Applicant's summary and conclusion

Conclusions:
The study was performed under GLP conditions and according to OECD TG 416 (adopted 2001). Parental body weight was statistically and biologically significantly decreased by administration of high doses of the test substance by dietary incorporation. Treatment-related clinical signs in adult animals were limited to an increased incidence of eye opacity in both males and females. Liver, kidney and thyroid weights were increased, as well as the incidence of microscopic findings. In the liver, the microscopic findings were indicative of an adaptive response and of increased metabolic activity. Kidney findings were generally characterized as the result of an enhanced aging progress, and may be due to either excretion of the test substance in the urine, or to increased excretion of tyrosine in the urine due to HPPDase inhibition. The findings in the thyroid at 30 ppm were considered to be non-adverse in the absence of either functional changes or increase in other microscopic findings at this dose. The NOAEL for parental systemic toxicity was therefore 30 ppm (2.50 mg/kg bw/day in males, 3.09 mg/kg bw/day in females).
There was no effect on either sperm parameters or on oestrus cyclicity at any dose, nor were there any effects on fertility, gestation index or length, or rearing indices. The reproductive NOAEL was therefore 3000 ppm (272.42 mg/kg bw/day in males, 345.67 mg/kg bw/day in females).

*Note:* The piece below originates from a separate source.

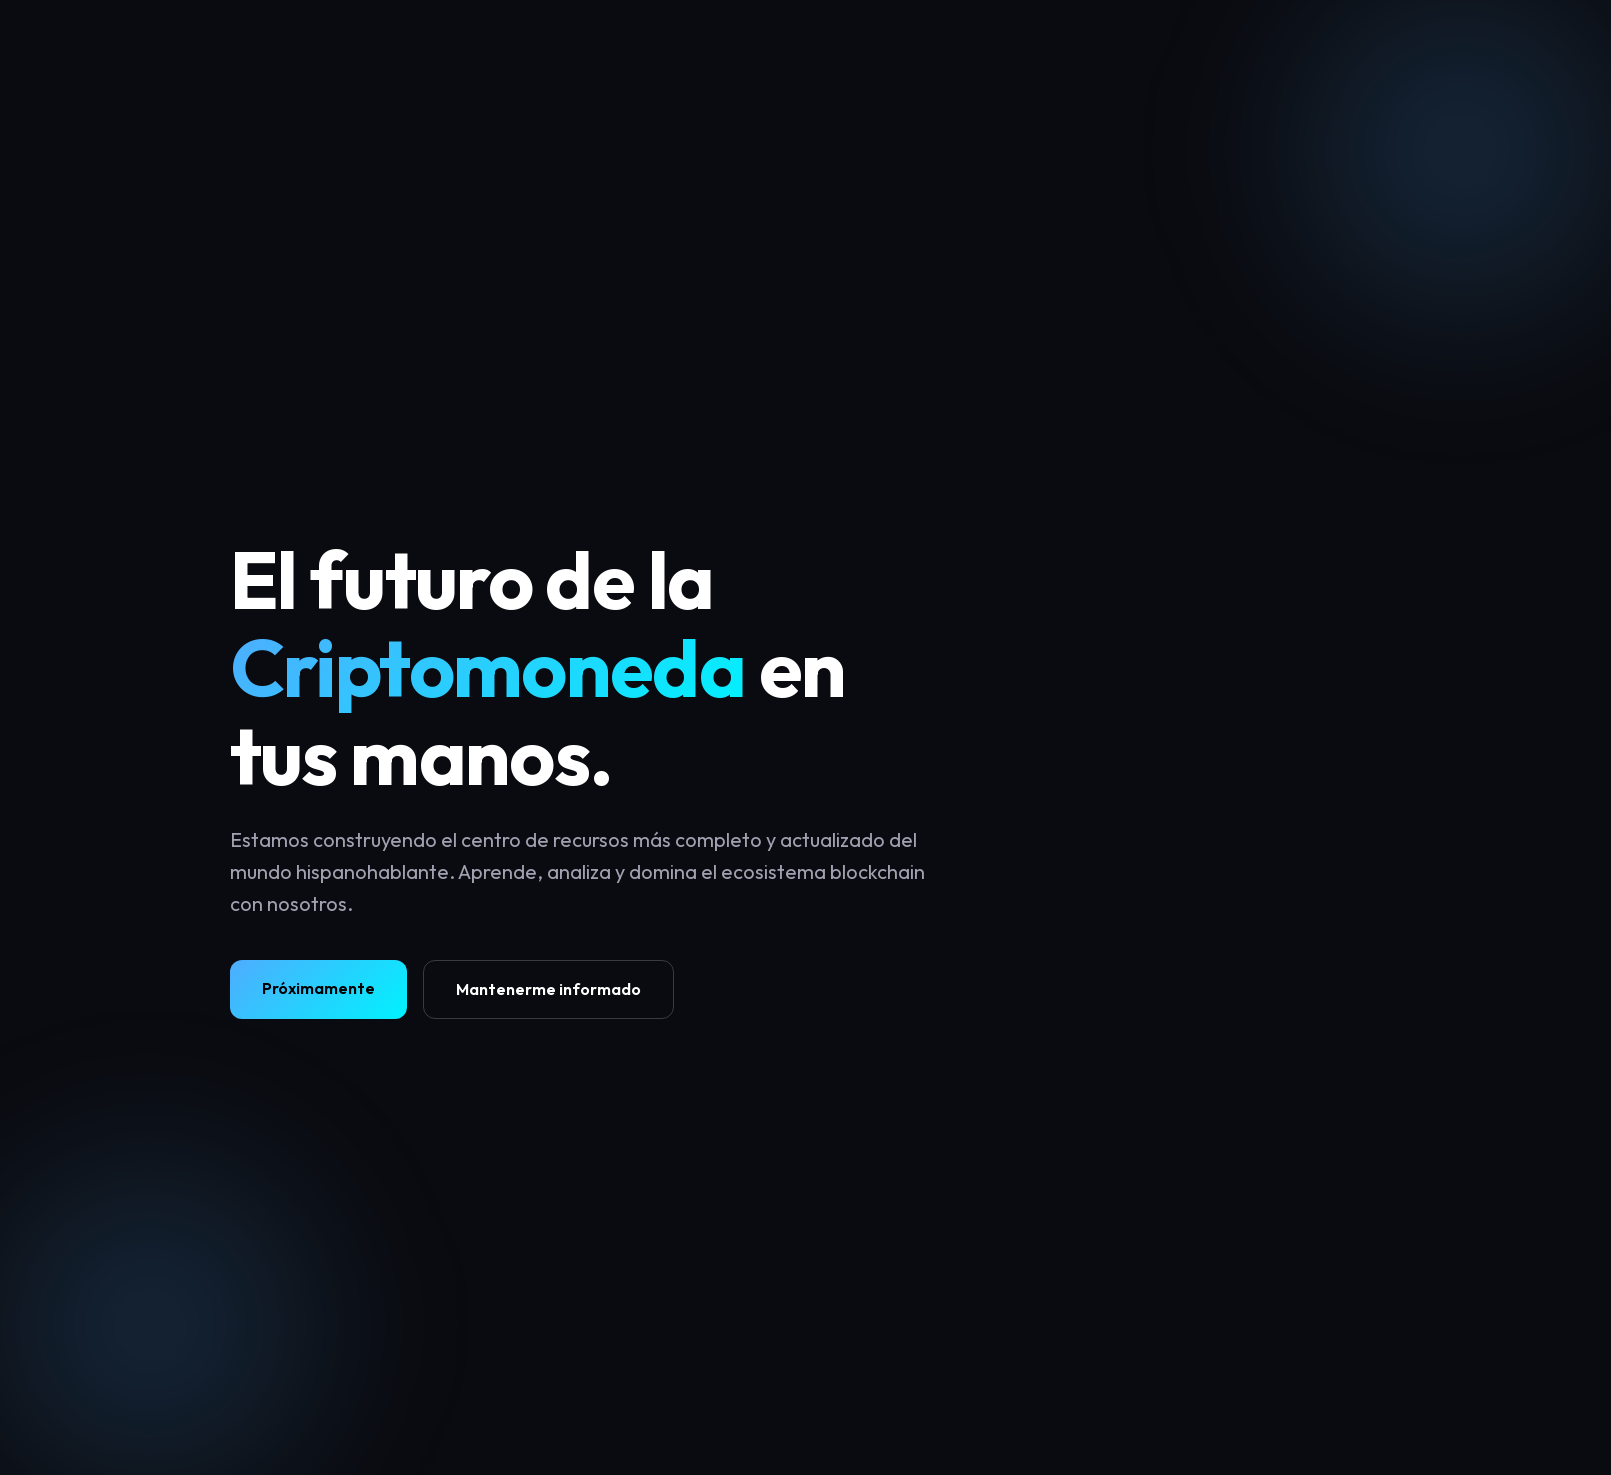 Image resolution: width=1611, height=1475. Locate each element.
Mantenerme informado (548, 989)
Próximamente (318, 988)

In pups, viability was reduced at 3000 ppm, and clinical signs were also increased in this dietary group. Pup and litter weights were reduced at 3000 ppm near the end of lactation, but there was no effect on pup body weight at birth. Preputial separation and vaginal opening were delayed with a greater effect on preputial separation. At necropsy, the incidence of dilated and/or enlarged kidneys was increased at 3000 ppm. The offspring NOAEL was therefore 300 ppm (22.25 mg/kg bw/day).